In het bovenstaande citaat legt Calvijn verband tussen de komst van de Heilige Geest en het werk van Christus. In Johannes 7:39 staat: "... want de Heilige Geest was nog niet (uitgestort), overmits Jezus nog niet verheerlijkt was". Christus zegt in Zijn grote afscheidsrede tot Zijn discipelen: "Doch Ik zeg U de waarheid: Het is u nut, dat Ik wegga; want indien Ik niet wegga, zo zal de Trooster tot u niet komen; maar indien Ik heenga, zo zal Ik Hem tot u zenden" (Joh. 16:7). Nadat de zaligheid door Christus op Goede Vrijdag en Pasen tot stand is gebracht, komt de Heilige Geest om dit toe te passen in mensenharten.
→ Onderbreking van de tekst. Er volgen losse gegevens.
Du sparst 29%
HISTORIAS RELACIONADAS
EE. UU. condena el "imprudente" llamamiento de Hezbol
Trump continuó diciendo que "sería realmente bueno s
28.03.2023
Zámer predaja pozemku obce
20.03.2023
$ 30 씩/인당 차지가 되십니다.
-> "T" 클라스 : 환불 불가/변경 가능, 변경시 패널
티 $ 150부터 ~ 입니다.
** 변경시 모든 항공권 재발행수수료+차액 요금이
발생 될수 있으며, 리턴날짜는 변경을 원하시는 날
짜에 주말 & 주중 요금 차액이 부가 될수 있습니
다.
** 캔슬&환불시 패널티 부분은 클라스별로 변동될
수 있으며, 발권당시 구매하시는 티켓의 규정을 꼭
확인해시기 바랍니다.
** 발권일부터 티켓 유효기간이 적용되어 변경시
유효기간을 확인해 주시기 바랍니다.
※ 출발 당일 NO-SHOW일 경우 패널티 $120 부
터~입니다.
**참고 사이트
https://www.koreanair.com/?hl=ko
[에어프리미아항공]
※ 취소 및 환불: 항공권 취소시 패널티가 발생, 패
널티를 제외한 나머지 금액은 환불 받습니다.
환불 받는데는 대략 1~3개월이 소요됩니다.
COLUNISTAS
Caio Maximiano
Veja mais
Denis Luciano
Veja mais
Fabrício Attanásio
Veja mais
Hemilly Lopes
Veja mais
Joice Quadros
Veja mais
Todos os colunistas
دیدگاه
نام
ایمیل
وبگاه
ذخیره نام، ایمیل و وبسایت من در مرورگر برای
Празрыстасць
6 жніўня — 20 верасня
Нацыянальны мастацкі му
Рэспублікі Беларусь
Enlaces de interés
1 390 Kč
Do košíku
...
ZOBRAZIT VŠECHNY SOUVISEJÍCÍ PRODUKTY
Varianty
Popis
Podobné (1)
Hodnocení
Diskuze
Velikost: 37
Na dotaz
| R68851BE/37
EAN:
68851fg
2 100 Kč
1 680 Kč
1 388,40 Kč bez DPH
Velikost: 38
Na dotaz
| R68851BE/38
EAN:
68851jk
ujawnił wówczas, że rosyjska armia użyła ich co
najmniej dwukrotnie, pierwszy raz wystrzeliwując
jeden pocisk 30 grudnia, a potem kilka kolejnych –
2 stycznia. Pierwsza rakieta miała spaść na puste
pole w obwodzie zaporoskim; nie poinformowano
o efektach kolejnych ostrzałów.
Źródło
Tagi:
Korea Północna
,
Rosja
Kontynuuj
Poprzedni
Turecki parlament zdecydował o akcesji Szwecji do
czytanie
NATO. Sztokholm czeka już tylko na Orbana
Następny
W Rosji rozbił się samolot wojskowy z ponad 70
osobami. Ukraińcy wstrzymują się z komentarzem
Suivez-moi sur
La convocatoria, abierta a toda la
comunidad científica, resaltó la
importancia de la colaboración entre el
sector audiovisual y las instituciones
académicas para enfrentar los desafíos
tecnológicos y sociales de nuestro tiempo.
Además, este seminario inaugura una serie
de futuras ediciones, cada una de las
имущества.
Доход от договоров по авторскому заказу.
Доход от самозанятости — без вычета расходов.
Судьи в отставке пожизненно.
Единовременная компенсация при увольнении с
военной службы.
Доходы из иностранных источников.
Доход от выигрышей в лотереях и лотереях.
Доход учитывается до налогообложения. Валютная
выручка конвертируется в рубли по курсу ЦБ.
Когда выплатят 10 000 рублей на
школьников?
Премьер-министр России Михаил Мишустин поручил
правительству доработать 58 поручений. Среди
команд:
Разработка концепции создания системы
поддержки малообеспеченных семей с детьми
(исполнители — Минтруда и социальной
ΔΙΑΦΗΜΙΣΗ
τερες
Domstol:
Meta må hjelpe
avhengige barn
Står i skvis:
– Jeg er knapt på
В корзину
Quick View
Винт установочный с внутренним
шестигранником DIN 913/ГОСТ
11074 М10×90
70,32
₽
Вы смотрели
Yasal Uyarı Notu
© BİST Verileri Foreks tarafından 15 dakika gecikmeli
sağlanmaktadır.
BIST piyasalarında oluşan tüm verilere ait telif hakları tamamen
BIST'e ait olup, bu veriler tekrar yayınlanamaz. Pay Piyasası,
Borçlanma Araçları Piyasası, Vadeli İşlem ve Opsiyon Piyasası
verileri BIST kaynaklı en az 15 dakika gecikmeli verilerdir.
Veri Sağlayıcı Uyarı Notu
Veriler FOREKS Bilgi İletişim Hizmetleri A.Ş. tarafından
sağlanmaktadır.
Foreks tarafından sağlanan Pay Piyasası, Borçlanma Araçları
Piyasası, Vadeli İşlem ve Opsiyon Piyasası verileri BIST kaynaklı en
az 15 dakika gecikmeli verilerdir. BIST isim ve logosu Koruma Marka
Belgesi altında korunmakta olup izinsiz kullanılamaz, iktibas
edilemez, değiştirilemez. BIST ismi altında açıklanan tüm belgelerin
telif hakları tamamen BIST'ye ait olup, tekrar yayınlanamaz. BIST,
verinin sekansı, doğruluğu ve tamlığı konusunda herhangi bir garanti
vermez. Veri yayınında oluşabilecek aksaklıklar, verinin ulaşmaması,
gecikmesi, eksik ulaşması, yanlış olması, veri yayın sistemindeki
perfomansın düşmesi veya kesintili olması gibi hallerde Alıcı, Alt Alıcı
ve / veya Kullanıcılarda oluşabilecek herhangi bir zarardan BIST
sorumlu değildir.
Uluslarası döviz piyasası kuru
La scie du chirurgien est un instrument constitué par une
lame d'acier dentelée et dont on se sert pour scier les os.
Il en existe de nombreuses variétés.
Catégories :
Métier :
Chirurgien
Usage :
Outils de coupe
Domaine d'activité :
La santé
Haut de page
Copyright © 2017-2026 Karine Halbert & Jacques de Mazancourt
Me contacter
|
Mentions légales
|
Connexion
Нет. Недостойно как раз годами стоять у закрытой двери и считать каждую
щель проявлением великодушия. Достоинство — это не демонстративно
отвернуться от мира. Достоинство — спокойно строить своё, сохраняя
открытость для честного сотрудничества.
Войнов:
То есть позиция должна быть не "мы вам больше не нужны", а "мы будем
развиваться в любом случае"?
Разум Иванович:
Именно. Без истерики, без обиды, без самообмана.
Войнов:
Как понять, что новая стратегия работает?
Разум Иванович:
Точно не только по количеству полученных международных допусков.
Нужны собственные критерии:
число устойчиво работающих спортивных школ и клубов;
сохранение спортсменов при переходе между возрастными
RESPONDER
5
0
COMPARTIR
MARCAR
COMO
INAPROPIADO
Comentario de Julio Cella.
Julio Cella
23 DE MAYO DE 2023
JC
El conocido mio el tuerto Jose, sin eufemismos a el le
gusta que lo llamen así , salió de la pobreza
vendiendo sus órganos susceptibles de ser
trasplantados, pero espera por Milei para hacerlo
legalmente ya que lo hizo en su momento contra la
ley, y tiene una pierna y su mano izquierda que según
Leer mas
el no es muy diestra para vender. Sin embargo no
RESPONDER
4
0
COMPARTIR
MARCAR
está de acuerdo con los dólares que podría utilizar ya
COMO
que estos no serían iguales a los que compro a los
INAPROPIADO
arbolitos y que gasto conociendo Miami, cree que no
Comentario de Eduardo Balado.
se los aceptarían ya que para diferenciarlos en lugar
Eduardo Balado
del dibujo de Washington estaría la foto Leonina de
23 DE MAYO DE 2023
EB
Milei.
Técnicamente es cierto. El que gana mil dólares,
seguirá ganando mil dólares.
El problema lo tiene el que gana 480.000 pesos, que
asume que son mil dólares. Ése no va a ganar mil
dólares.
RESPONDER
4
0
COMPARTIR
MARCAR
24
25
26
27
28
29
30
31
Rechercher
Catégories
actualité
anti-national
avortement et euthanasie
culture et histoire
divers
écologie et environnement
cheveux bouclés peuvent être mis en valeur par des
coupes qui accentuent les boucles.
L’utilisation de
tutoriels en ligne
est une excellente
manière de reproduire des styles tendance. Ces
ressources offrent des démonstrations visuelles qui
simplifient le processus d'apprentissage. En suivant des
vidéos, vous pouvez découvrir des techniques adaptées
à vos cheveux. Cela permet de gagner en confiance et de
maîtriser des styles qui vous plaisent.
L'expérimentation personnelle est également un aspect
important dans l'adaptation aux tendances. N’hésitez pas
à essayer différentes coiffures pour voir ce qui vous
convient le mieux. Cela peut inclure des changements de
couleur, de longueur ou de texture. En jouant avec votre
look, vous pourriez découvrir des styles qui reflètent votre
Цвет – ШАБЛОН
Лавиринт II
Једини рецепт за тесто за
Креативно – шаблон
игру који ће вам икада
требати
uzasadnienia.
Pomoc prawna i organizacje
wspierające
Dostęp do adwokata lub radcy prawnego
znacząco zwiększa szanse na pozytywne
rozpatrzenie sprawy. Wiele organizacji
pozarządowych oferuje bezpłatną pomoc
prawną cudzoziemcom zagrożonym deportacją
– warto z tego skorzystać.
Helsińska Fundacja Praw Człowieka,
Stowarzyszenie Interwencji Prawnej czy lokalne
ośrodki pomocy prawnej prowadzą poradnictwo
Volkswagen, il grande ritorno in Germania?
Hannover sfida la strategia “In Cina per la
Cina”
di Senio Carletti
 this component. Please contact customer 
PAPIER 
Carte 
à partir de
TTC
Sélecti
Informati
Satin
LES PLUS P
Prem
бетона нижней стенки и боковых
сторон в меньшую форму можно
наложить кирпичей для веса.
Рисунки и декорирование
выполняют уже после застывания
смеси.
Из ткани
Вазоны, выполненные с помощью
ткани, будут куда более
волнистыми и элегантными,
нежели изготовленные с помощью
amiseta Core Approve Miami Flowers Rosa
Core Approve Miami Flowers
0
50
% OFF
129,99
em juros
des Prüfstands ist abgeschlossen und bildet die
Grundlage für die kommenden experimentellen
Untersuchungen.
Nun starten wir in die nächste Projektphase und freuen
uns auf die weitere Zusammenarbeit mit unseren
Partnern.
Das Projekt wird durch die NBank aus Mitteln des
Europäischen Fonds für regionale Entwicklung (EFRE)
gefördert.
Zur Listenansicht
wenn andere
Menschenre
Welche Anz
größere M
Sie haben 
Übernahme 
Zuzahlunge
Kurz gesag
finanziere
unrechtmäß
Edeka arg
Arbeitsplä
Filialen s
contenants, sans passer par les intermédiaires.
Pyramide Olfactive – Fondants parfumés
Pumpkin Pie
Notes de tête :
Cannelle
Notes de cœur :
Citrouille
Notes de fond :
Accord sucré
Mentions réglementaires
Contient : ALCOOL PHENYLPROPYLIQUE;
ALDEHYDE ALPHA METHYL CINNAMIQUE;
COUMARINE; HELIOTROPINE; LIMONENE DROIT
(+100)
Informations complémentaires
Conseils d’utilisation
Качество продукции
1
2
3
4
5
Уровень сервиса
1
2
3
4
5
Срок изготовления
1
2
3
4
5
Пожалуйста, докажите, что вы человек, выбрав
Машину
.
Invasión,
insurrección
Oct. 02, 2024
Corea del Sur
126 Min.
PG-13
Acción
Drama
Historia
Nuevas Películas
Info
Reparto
De Heilige Geest zal het uit Christus nemen en het de mensen verkondigen (Joh. 16:14). In Zondag 20 van de Heidelbergse Catechismus (vraag 53) staat van de Heilige Geest: "... dat Hij ook mij gegeven is, opdat Hij mij door een waar geloof Christus en al Zijn weldaden deelachtig make, mij trooste en bij mij eeuwiglijk blijve".

Door de uitstorting van de Heilige Geest wordt de kroon gezet op het werk van Christus. Nu is de laatste periode, die eindigt met de wederkomst van Christus op de wolken om te oordelen de levenden en de doden, aangebroken. Dan heeft de Heilige Geest Zijn werk volbracht.

Met Pinksteren is de Heilige Geest van woonplaats veranderd. Onder het Oude Testament werkte Hij vanuit de hemel in de harten van zondaren. Na de uitstorting op de Pinksterdag woont de Heilige Geest op aarde, in Zijn Gemeente.

 

De middelmuur des afscheidsels verbroken ...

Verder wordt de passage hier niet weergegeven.